Please share your stories of the time you had to do something difficult and unusual at work.
Here’s mine:
I fly airplanes for a living, formerly airline and now charter. When the weather is good the job is mostly straightforward, but then there are the occasional equipment problems. Those have been mostly benign for me. The most unusual thing I’ve had to do as a professional pilot was a “power back” operation, and I’ve done it exactly once.
A power back is moving the airplane backwards using a jet’s thrust reversers, or what’s called “beta” on a turboprop (using the propeller controls to change the pitch such that the thrust is directed forward). Obviously, the sight lines are a problem. But the real trick is that in many aircraft you can’t use the brakes because it would make the plane to tip over and sit on the tail.
So one day when I was an airline guy in a big turboprop we had a plane at a remote gate and there was no tug available. Normally, the tug would be used to push the plane back and we’d start engines and taxi normally. The captain I was paired with said no problem, get us some marshallers to walk the wings and give hand signals and we’ll power it back.
At which point I diplomatically said, “We’re going to f***ing do WHAT?!”

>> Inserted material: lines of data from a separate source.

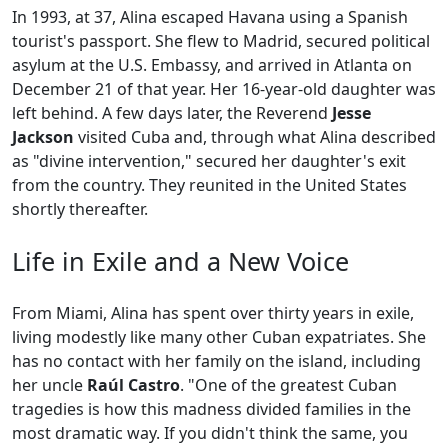
In 1993, at 37, Alina escaped Havana using a Spanish
tourist's passport. She flew to Madrid, secured political
asylum at the U.S. Embassy, and arrived in Atlanta on
December 21 of that year. Her 16-year-old daughter was
left behind. A few days later, the Reverend
Jesse
Jackson
visited Cuba and, through what Alina described
as "divine intervention," secured her daughter's exit
from the country. They reunited in the United States
shortly thereafter.
Life in Exile and a New Voice
From Miami, Alina has spent over thirty years in exile,
living modestly like many other Cuban expatriates. She
has no contact with her family on the island, including
her uncle
Raúl Castro
. "One of the greatest Cuban
tragedies is how this madness divided families in the
most dramatic way. If you didn't think the same, you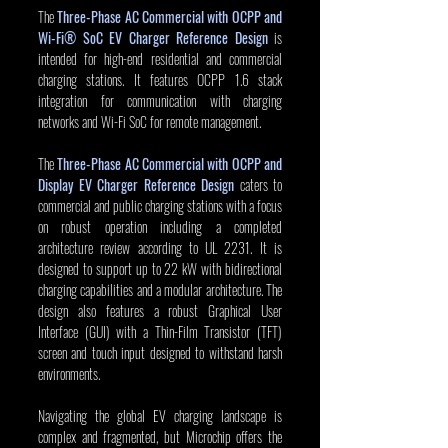
The 
Three-Phase AC Commercial with OCPP and 
Wi-Fi® SoC EV Charger Reference Design
 is 
intended for high-end residential and commercial 
charging stations. It features OCPP 1.6 stack 
integration for communication with charging 
networks and Wi-Fi SoC for remote management.
The
Three-Phase AC Commercial with OCPP and 
Display EV Charger Reference Design
 caters to 
commercial and public charging stations with a focus 
on robust operation including a completed 
architecture review according to UL 2231. It is 
designed to support up to 22 kW with bidirectional 
charging capabilities and a modular architecture. The 
design also features a robust Graphical User 
Interface (GUI) with a Thin-Film Transistor (TFT) 
screen and touch input designed to withstand harsh 
environments.
Navigating the global EV charging landscape is 
complex and fragmented, but Microchip offers the 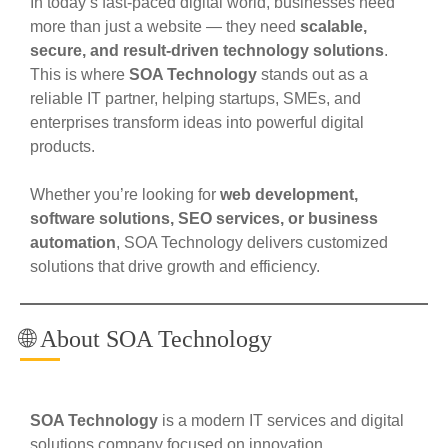
In today’s fast-paced digital world, businesses need
more than just a website — they need
scalable,
secure, and result-driven technology solutions
.
This is where
SOA Technology
stands out as a
reliable IT partner, helping startups, SMEs, and
enterprises transform ideas into powerful digital
products.
Whether you’re looking for
web development,
software solutions, SEO services, or business
automation
, SOA Technology delivers customized
solutions that drive growth and efficiency.
🌐 About SOA Technology
SOA Technology
is a modern IT services and digital
solutions company focused on innovation,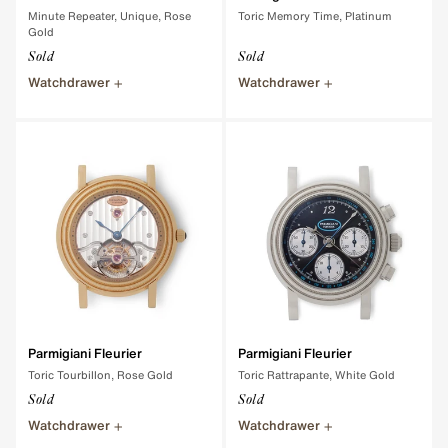
Minute Repeater, Unique, Rose
Toric Memory Time, Platinum
Gold
Sold
Sold
Watchdrawer
Watchdrawer
Parmigiani Fleurier
Parmigiani Fleurier
Toric Tourbillon, Rose Gold
Toric Rattrapante, White Gold
Sold
Sold
Watchdrawer
Watchdrawer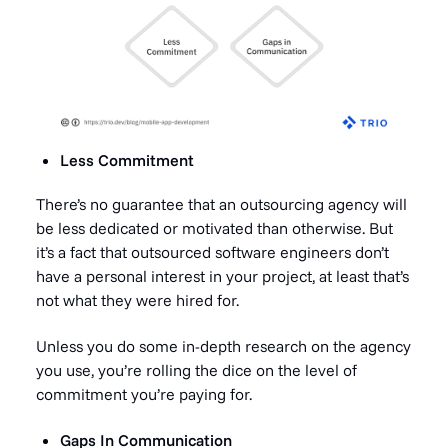
Less Commitment
There’s no guarantee that an outsourcing agency will
be less dedicated or motivated than otherwise. But
it’s a fact that outsourced software engineers don’t
have a personal interest in your project, at least that’s
not what they were hired for.
Unless you do some in-depth research on the agency
you use, you’re rolling the dice on the level of
commitment you’re paying for.
Gaps In Communication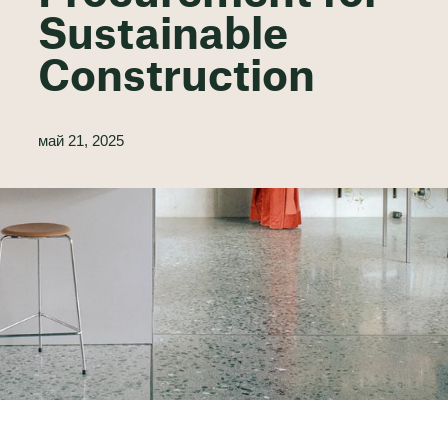
Sustainable
Construction
май 21, 2025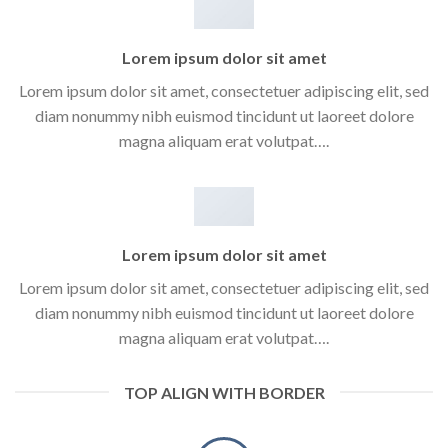
Lorem ipsum dolor sit amet
Lorem ipsum dolor sit amet, consectetuer adipiscing elit, sed
diam nonummy nibh euismod tincidunt ut laoreet dolore
magna aliquam erat volutpat….
Lorem ipsum dolor sit amet
Lorem ipsum dolor sit amet, consectetuer adipiscing elit, sed
diam nonummy nibh euismod tincidunt ut laoreet dolore
magna aliquam erat volutpat….
TOP ALIGN WITH BORDER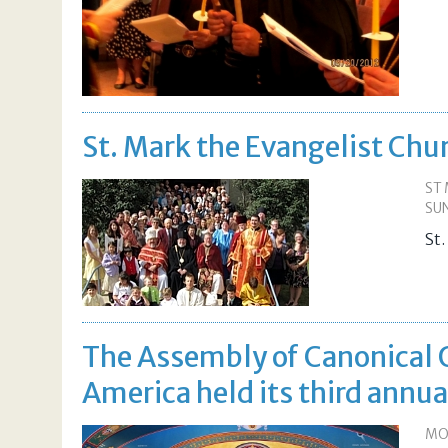
St. Mark the Evangelist Chu
ST 
SUN
St
The Assembly of Canonical 
America held its third annu
MON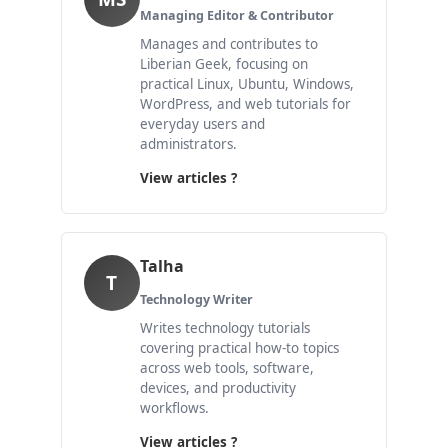
Managing Editor & Contributor
Manages and contributes to
Liberian Geek, focusing on
practical Linux, Ubuntu, Windows,
WordPress, and web tutorials for
everyday users and
administrators.
View articles ?
Talha
T
Technology Writer
Writes technology tutorials
covering practical how-to topics
across web tools, software,
devices, and productivity
workflows.
View articles ?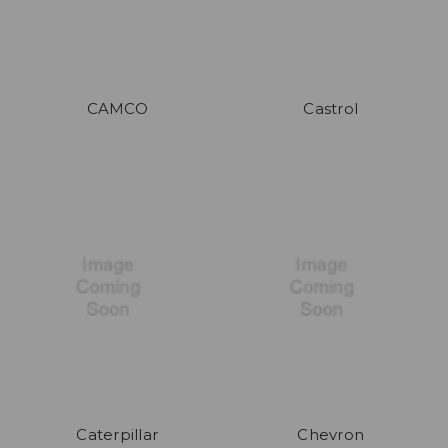
CAMCO
Castrol
Caterpillar
Chevron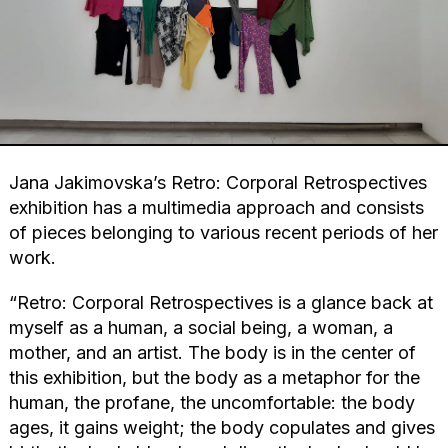
Jana Jakimovska’s Retro: Corporal Retrospectives
exhibition has a multimedia approach and consists
of pieces belonging to various recent periods of her
work.
“Retro: Corporal Retrospectives is a glance back at
myself as a human, a social being, a woman, a
mother, and an artist. The body is in the center of
this exhibition, but the body as a metaphor for the
human, the profane, the uncomfortable: the body
ages, it gains weight; the body copulates and gives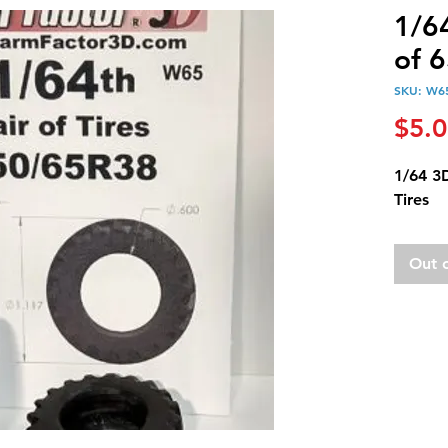
1/64
of 
SKU: W6
$5.
1/64 3
Tires
Out 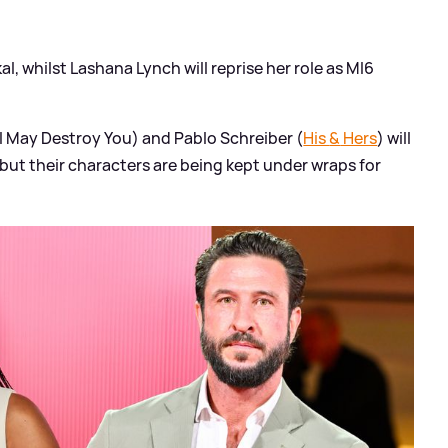
l, whilst Lashana Lynch will reprise her role as MI6
I May Destroy You) and Pablo Schreiber (
His
&
Hers
) will
, but their characters are being kept under wraps for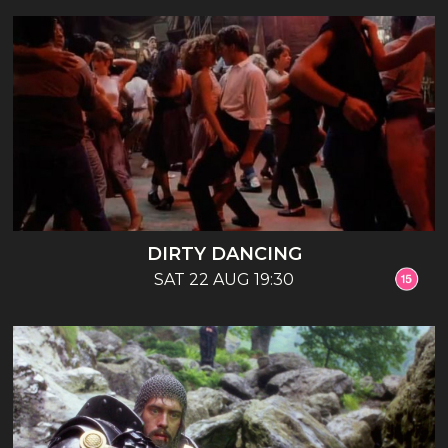
DIRTY DANCING
SAT 22 AUG 19:30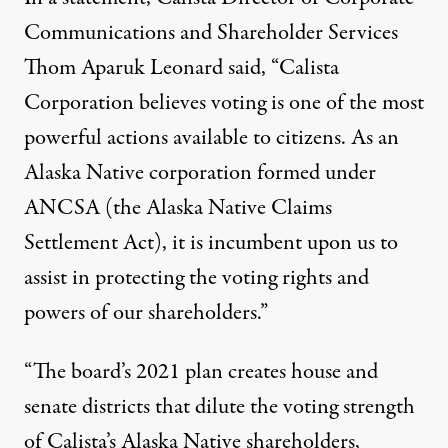
Communications and Shareholder Services
Thom Aparuk Leonard said, “Calista
Corporation believes voting is one of the most
powerful actions available to citizens. As an
Alaska Native corporation formed under
ANCSA (the Alaska Native Claims
Settlement Act), it is incumbent upon us to
assist in protecting the voting rights and
powers of our shareholders.”
“The board’s 2021 plan creates house and
senate districts that dilute the voting strength
of Calista’s Alaska Native shareholders,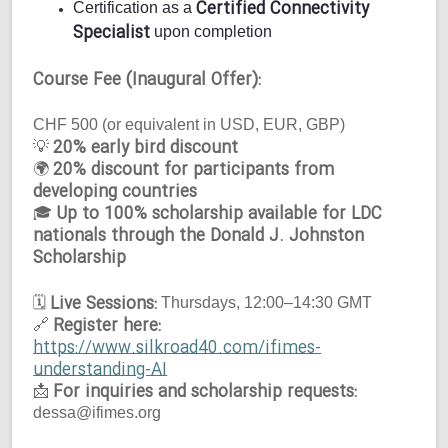
Certified Connectivity
Certification as a
Specialist
upon completion
Course Fee (Inaugural Offer):
CHF 500 (or equivalent in USD, EUR, GBP)
20% early bird discount
💡
20% discount for participants from
🌍
developing countries
Up to 100% scholarship available for LDC
🎓
nationals through the Donald J. Johnston
Scholarship
Live Sessions:
🗓
Thursdays, 12:00–14:30 GMT
Register here:
🔗
https://www.silkroad40.com/ifimes-
understanding-AI
For inquiries and scholarship requests:
📩
dessa@ifimes.org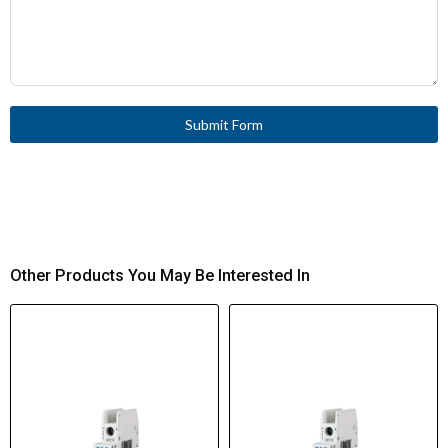
Submit Form
Other Products You May Be Interested In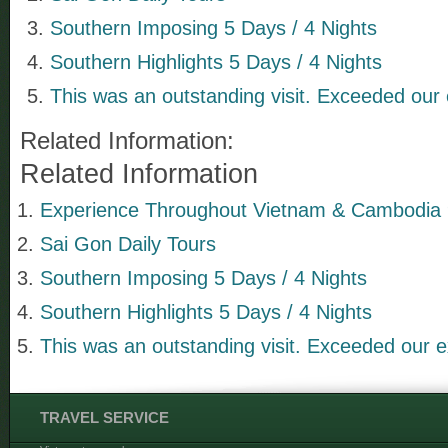
Southern Imposing 5 Days / 4 Nights
Southern Highlights 5 Days / 4 Nights
This was an outstanding visit. Exceeded our 
Related Information:
Related Information
Experience Throughout Vietnam & Cambodia 9
Sai Gon Daily Tours
Southern Imposing 5 Days / 4 Nights
Southern Highlights 5 Days / 4 Nights
This was an outstanding visit. Exceeded our e
TRAVEL SERVICE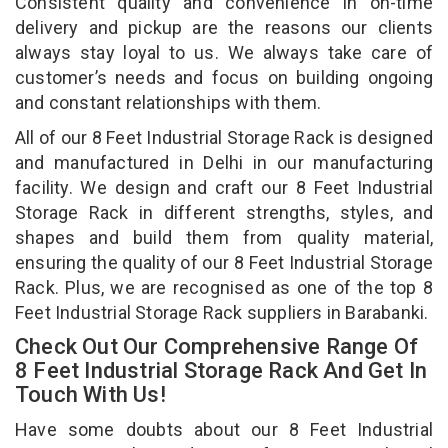
Consistent quality and convenience in on-time
delivery and pickup are the reasons our clients
always stay loyal to us. We always take care of
customer’s needs and focus on building ongoing
and constant relationships with them.
All of our 8 Feet Industrial Storage Rack is designed
and manufactured in Delhi in our manufacturing
facility. We design and craft our 8 Feet Industrial
Storage Rack in different strengths, styles, and
shapes and build them from quality material,
ensuring the quality of our 8 Feet Industrial Storage
Rack. Plus, we are recognised as one of the top 8
Feet Industrial Storage Rack suppliers in Barabanki.
Check Out Our Comprehensive Range Of
8 Feet Industrial Storage Rack And Get In
Touch With Us!
Have some doubts about our 8 Feet Industrial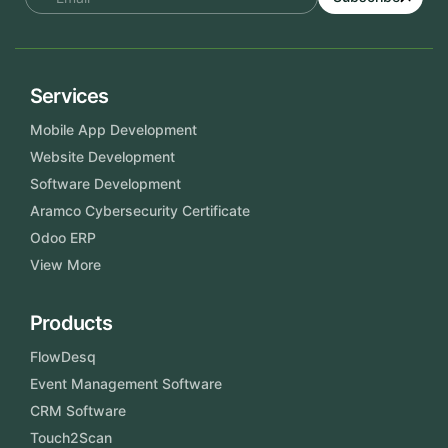
Services
Mobile App Development
Website Development
Software Development
Aramco Cybersecurity Certificate
Odoo ERP
View More
Products
FlowDesq
Event Management Software
CRM Software
Touch2Scan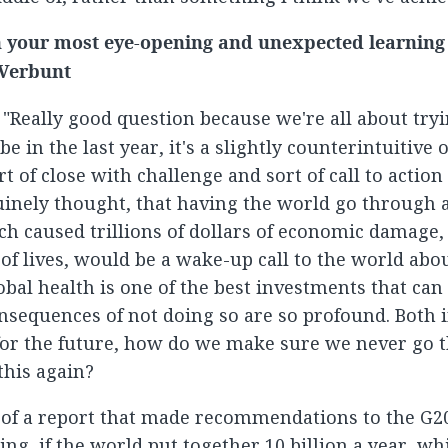
your most eye-opening and unexpected learning i
 Verbunt
: "Really good question because we're all about tryi
be in the last year, it's a slightly counterintuitive 
t of close with challenge and sort of call to action 
uinely thought, that having the world go through a
h caused trillions of dollars of economic damage,
of lives, would be a wake-up call to the world ab
obal health is one of the best investments that ca
nsequences of not doing so are so profound. Both
or the future, how do we make sure we never go 
this again?
 of a report that made recommendations to the G2
ing, if the world put together 10 billion a year, whi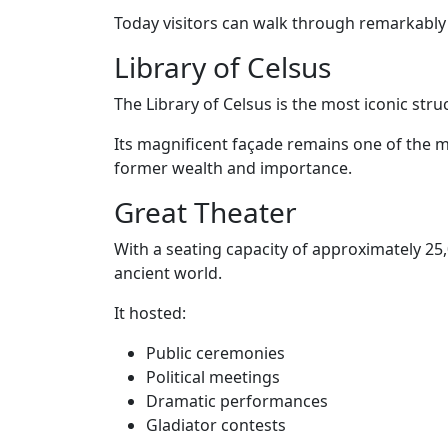
Today visitors can walk through remarkably
Library of Celsus
The Library of Celsus is the most iconic stru
Its magnificent façade remains one of the 
former wealth and importance.
Great Theater
With a seating capacity of approximately 25,
ancient world.
It hosted:
Public ceremonies
Political meetings
Dramatic performances
Gladiator contests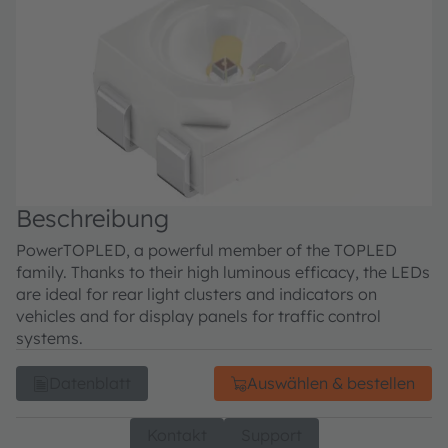
Beschreibung
PowerTOPLED, a powerful member of the TOPLED
family. Thanks to their high luminous efficacy, the LEDs
are ideal for rear light clusters and indicators on
vehicles and for display panels for traffic control
systems.
Datenblatt
Auswählen & bestellen
Kontakt
Support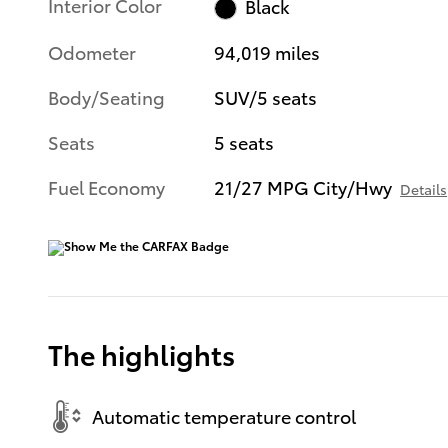
Interior Color
Black
Odometer
94,019 miles
Body/Seating
SUV/5 seats
Seats
5 seats
Fuel Economy
21/27 MPG City/Hwy
Details
The highlights
Automatic temperature control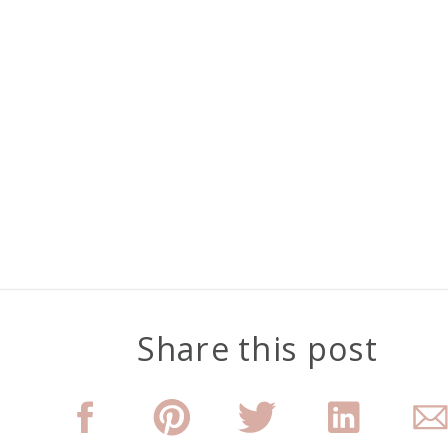
Share this post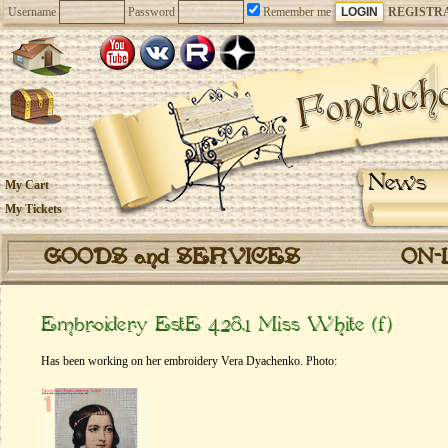
Username
Password
Remember me
REGISTR
News
My Cart
My Tickets
GOODS and SERVICES
ON-
Embroidery EstE 428.1 Miss White (f)
Has been working on her embroidery Vera Dyachenko. Photo: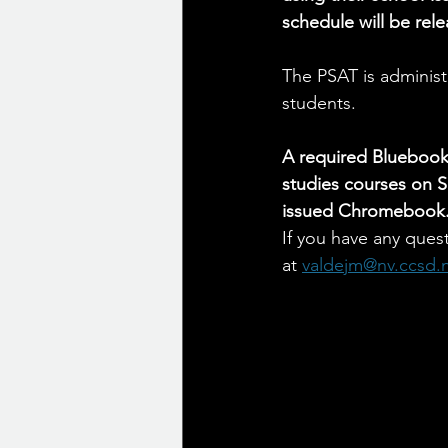
schedule will be rel
The PSAT is administe
students.
A required Bluebook 
studies courses on S
issued Chromebook
If you have any quest
at 
valdejm@nv.ccsd.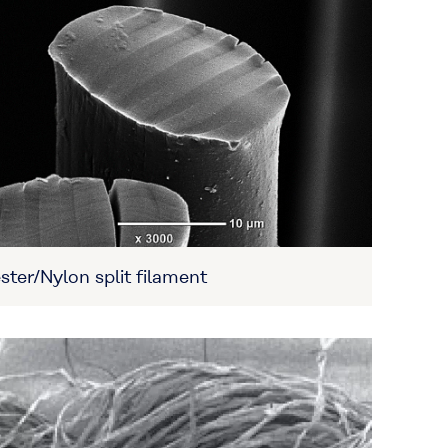
ster/Nylon split filament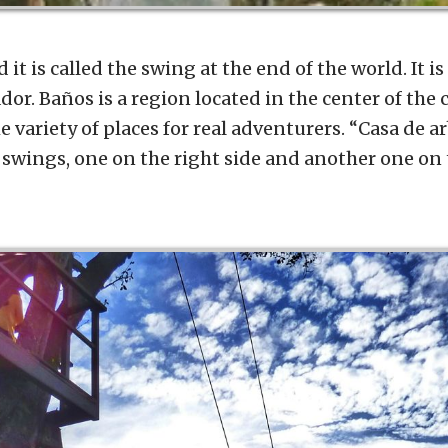
it is called the swing at the end of the world. It is
dor. Baños is a region located in the center of the 
 variety of places for real adventurers. “Casa de a
swings, one on the right side and another one on t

He assured me he’d done it before and all I had to do was monitor the engine instruments and look out the window. And sure enough he did it perfectly. Meanwhile, I sat with my feet well away from the brakes. This was actually a normal procedure for a while at some airlines back in the day, but it’s a mostly lost skill now. Very few people I would have trusted with this, but that captain was excellent.